EXERCISE DESCRIPTION -> Please repeat every entry exactly as given, apart from dropping the images.

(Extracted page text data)

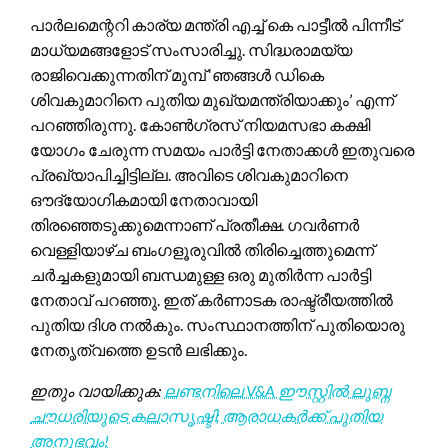
പാർലമെന്ററി കാര്യ മന്ത്രി എച്ച് കെ പാട്ടീൽ പിന്നീട്
മാധ്യമങ്ങളോട് സംസാരിച്ചു. സിദ്ധരാമയ്യ
രാജിവെക്കുന്നതിന് മുമ്പ് ‘ഞങ്ങൾ ഡികെ
ശിവകുമാറിനെ പുതിയ മുഖ്യമന്ത്രിയാക്കും’ എന്ന്
പറഞ്ഞിരുന്നു. കോൺഗ്രസ് നിയമസഭാ കക്ഷി
യോഗം ചേരുന്ന സമയം പാർട്ടി നേതാക്കൾ ഇതുവരെ
പ്രഖ്യാപിച്ചിട്ടില്ല. അവിടെ ശിവകുമാറിനെ
ഔദ്യോഗികമായി നേതാവായി
തിരഞ്ഞെടുക്കുമെന്നാണ് പ്രതീക്ഷ. ഗവർണർ
വെള്ളിയാഴ്ച ബംഗളൂരുവിൽ തിരിച്ചെത്തുമെന്ന്
ചർച്ചകളുമായി ബന്ധമുള്ള ഒരു മുതിർന്ന പാർട്ടി
നേതാവ് പറഞ്ഞു. ഇത് കർണാടക രാഷ്ട്രീയത്തിൽ
പുതിയ ദിശ നൽകും. സംസ്ഥാനത്തിന് പുതിയൊരു
നേതൃത്വത്തെ ഉടൻ ലഭിക്കും.
ഇതും വായിക്കുക:
ലണ്ടനിലെ V&A ഈസ്റ്റിൽ ലുബ്ന
ചൗധരിയുടെ കലാസൃഷ്ടി; ആരാധകർക്ക് പുതിയ
അനുഭവം!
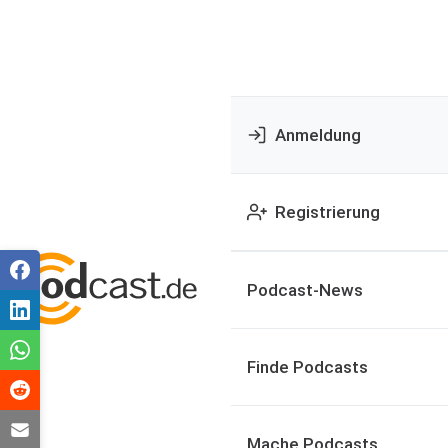
Anmeldung
Registrierung
Podcast-News
Finde Podcasts
Mache Podcasts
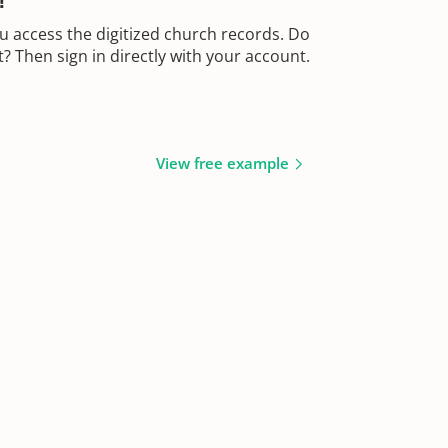
!
u access the digitized church records. Do
 Then sign in directly with your account.
View free example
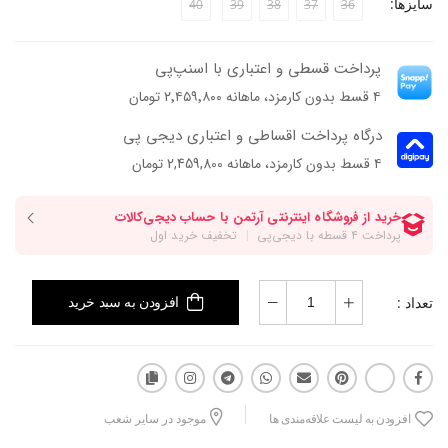
سایزها:
40
39
38
37
36
پرداخت قسطی و اعتباری با اسنپ‌پی
۴ قسط بدون کارمزد، ماهانه ۲٬۴۵۹٬۸۰۰ تومان
درگاه پرداخت اقساطی و اعتباری دیجی پی
۴ قسط بدون کارمزد، ماهانه 2,459,800 تومان
تعداد :
افزودن به سبد خرید
افزودن به لیست علاقه‌مندی ها
موجود در سایر شعب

TASK SOLUTION ->
പാർലമെന്ററി കാര്യ മന്ത്രി എച്ച് കെ പാട്ടീൽ പിന്നീട്
മാധ്യമങ്ങളോട് സംസാരിച്ചു. സിദ്ധരാമയ്യ
രാജിവെക്കുന്നതിന് മുമ്പ് ‘ഞങ്ങൾ ഡികെ
ശിവകുമാറിനെ പുതിയ മുഖ്യമന്ത്രിയാക്കും’ എന്ന്
പറഞ്ഞിരുന്നു. കോൺഗ്രസ് നിയമസഭാ കക്ഷി
യോഗം ചേരുന്ന സമയം പാർട്ടി നേതാക്കൾ ഇതുവരെ
പ്രഖ്യാപിച്ചിട്ടില്ല. അവിടെ ശിവകുമാറിനെ
ഔദ്യോഗികമായി നേതാവായി
തിരഞ്ഞെടുക്കുമെന്നാണ് പ്രതീക്ഷ. ഗവർണർ
വെള്ളിയാഴ്ച ബംഗളൂരുവിൽ തിരിച്ചെത്തുമെന്ന്
ചർച്ചകളുമായി ബന്ധമുള്ള ഒരു മുതിർന്ന പാർട്ടി
നേതാവ് പറഞ്ഞു. ഇത് കർണാടക രാഷ്ട്രീയത്തിൽ
പുതിയ ദിശ നൽകും. സംസ്ഥാനത്തിന് പുതിയൊരു
നേതൃത്വത്തെ ഉടൻ ലഭിക്കും.
ഇതും വായിക്കുക:
ലണ്ടനിലെ V&A ഈസ്റ്റിൽ ലുബ്ന
ചൗധരിയുടെ കലാസൃഷ്ടി; ആരാധകർക്ക് പുതിയ
അനുഭവം!
Anmeldung
Registrierung
Podcast-News
Finde Podcasts
Mache Podcasts
!
u access the digitized church records. Do
 Then sign in directly with your account.
View free example
سایزها:
40
39
38
37
36
پرداخت قسطی و اعتباری با اسنپ‌پی
۴ قسط بدون کارمزد، ماهانه ۲٬۴۵۹٬۸۰۰ تومان
درگاه پرداخت اقساطی و اعتباری دیجی پی
۴ قسط بدون کارمزد، ماهانه 2,459,800 تومان
تعداد :
افزودن به سبد خرید
افزودن به لیست علاقه‌مندی ها
موجود در سایر شعب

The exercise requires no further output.